Aber natürlich konnte und wollte ich nun keine Unsummen für ein Damen-Trekkingbike (oder Mountainbike) ausgeben. So habe ich mich auf einer sehr bekannten Plattform für Kleinanzeigen umgesehen und wurde innerhalb eines Tages fündig. Eine Familie hatte ein gebrauchtes Fahrrad inseriert – für unter 50 Euro. Auf den Bildern sah es gut und gepflegt aus. Aber: Bilder halten bekanntlich ja still! Somit wurde ein Besichtigungstermin abgesprochen.

Was soll ich groß drum herum reden: ich kam, sah und kaufte – für 35 Euro! Und ich muss ganz ehrlich sagen, es war ein Schnäppchen und dazu noch ein verdammt gutes. Das Rad ist top, gebraucht zwar, aber in einem wirklich hervorragenden Zustand. Hier und da Gebrauchsspuren, aber halt nur die normalen, die während des Gebrauchs einfach entstehen. Nichts ist kaputt, nichts ist abgenutzt, Sattel top in Schuss und so gut wie neu und auch das Lenkrad ist nicht abgegriffen.

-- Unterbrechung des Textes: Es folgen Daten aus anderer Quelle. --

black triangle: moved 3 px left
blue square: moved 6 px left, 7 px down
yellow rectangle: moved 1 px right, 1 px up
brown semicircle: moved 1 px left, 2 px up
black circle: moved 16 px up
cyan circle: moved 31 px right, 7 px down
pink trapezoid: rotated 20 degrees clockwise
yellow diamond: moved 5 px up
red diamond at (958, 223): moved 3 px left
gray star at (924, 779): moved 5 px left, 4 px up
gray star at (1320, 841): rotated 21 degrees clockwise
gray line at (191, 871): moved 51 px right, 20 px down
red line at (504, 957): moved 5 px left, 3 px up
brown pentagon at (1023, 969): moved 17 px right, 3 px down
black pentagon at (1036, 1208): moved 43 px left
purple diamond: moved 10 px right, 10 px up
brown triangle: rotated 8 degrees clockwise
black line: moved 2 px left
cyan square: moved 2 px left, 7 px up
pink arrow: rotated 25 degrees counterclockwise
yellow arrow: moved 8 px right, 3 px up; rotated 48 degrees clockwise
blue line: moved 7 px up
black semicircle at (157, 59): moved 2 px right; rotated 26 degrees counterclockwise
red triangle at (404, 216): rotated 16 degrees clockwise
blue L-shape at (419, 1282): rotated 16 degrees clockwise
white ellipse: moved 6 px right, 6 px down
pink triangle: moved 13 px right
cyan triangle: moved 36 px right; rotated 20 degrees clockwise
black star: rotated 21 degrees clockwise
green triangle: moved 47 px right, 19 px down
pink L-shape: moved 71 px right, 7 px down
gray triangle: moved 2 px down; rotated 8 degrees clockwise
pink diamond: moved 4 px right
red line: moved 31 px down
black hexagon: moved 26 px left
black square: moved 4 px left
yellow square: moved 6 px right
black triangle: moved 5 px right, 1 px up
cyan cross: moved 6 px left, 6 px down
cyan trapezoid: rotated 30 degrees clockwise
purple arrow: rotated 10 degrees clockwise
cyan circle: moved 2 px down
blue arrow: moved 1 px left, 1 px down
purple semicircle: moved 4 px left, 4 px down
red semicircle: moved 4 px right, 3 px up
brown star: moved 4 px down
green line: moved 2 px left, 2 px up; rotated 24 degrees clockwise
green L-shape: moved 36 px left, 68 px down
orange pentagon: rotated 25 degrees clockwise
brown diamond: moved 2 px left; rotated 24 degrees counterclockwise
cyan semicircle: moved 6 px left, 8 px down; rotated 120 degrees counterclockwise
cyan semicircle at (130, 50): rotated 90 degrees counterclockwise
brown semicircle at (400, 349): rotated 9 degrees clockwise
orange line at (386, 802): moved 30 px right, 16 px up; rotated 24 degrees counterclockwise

Es hat die Farbe gelb und gefiel mir auf Anhieb recht gut. Also kam das Geschäft dann beim persönlichen Aufeinandertreffen auch schnell zustande. Das Damen-Fahrrad dann in den Toyota Yaris zu hieven, war eine Herausforderung, aber auch die haben wir zum Schluss dann gemeistert und das Rad sicher nachhause gebracht. Nun muss ich nur noch lernen, damit zu fahren *lach* Das letzte Mal saß ich mit so ca. 12 oder 13 Jahren im Sattel und heute bin ich…naja sagen wir…älter *lol*.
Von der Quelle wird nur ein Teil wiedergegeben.